Extracted page text data

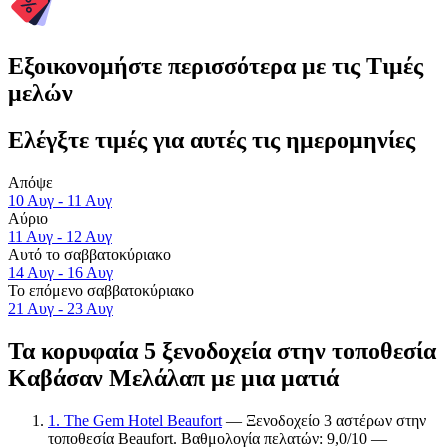
Εξοικονομήστε περισσότερα με τις Τιμές
μελών
Ελέγξτε τιμές για αυτές τις ημερομηνίες
Απόψε
10 Αυγ - 11 Αυγ
Αύριο
11 Αυγ - 12 Αυγ
Αυτό το σαββατοκύριακο
14 Αυγ - 16 Αυγ
Το επόμενο σαββατοκύριακο
21 Αυγ - 23 Αυγ
Τα κορυφαία 5 ξενοδοχεία στην τοποθεσία
Καβάσαν Μελάλαπ με μια ματιά
1. The Gem Hotel Beaufort
— Ξενοδοχείο 3 αστέρων στην
τοποθεσία Beaufort. Βαθμολογία πελατών: 9,0/10 —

Exercise directions
All records should be output exactly, with the pictures left out.

Task output
Εξοικονομήστε περισσότερα με τις Τιμές
μελών
Ελέγξτε τιμές για αυτές τις ημερομηνίες
Απόψε
10 Αυγ - 11 Αυγ
Αύριο
11 Αυγ - 12 Αυγ
Αυτό το σαββατοκύριακο
14 Αυγ - 16 Αυγ
Το επόμενο σαββατοκύριακο
21 Αυγ - 23 Αυγ
Τα κορυφαία 5 ξενοδοχεία στην τοποθεσία
Καβάσαν Μελάλαπ με μια ματιά
1. The Gem Hotel Beaufort
— Ξενοδοχείο 3 αστέρων στην
τοποθεσία Beaufort. Βαθμολογία πελατών: 9,0/10 —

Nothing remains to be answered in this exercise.